* Prompt
The entries that follow are to be duplicated in full, character for character.

* Input data

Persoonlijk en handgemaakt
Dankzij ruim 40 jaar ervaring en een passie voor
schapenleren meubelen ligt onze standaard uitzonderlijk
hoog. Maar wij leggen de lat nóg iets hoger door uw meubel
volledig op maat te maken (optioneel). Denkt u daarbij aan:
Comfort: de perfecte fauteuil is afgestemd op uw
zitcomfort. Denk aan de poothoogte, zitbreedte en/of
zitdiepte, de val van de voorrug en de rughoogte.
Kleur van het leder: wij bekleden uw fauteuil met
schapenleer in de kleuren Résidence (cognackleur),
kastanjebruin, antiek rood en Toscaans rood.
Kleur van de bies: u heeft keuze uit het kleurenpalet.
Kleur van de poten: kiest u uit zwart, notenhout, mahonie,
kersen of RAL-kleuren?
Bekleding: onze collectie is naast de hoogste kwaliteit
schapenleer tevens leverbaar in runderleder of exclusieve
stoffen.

* Solution for this problem
Persoonlijk en handgemaakt
Dankzij ruim 40 jaar ervaring en een passie voor
schapenleren meubelen ligt onze standaard uitzonderlijk
hoog. Maar wij leggen de lat nóg iets hoger door uw meubel
volledig op maat te maken (optioneel). Denkt u daarbij aan:
Comfort: de perfecte fauteuil is afgestemd op uw
zitcomfort. Denk aan de poothoogte, zitbreedte en/of
zitdiepte, de val van de voorrug en de rughoogte.
Kleur van het leder: wij bekleden uw fauteuil met
schapenleer in de kleuren Résidence (cognackleur),
kastanjebruin, antiek rood en Toscaans rood.
Kleur van de bies: u heeft keuze uit het kleurenpalet.
Kleur van de poten: kiest u uit zwart, notenhout, mahonie,
kersen of RAL-kleuren?
Bekleding: onze collectie is naast de hoogste kwaliteit
schapenleer tevens leverbaar in runderleder of exclusieve
stoffen.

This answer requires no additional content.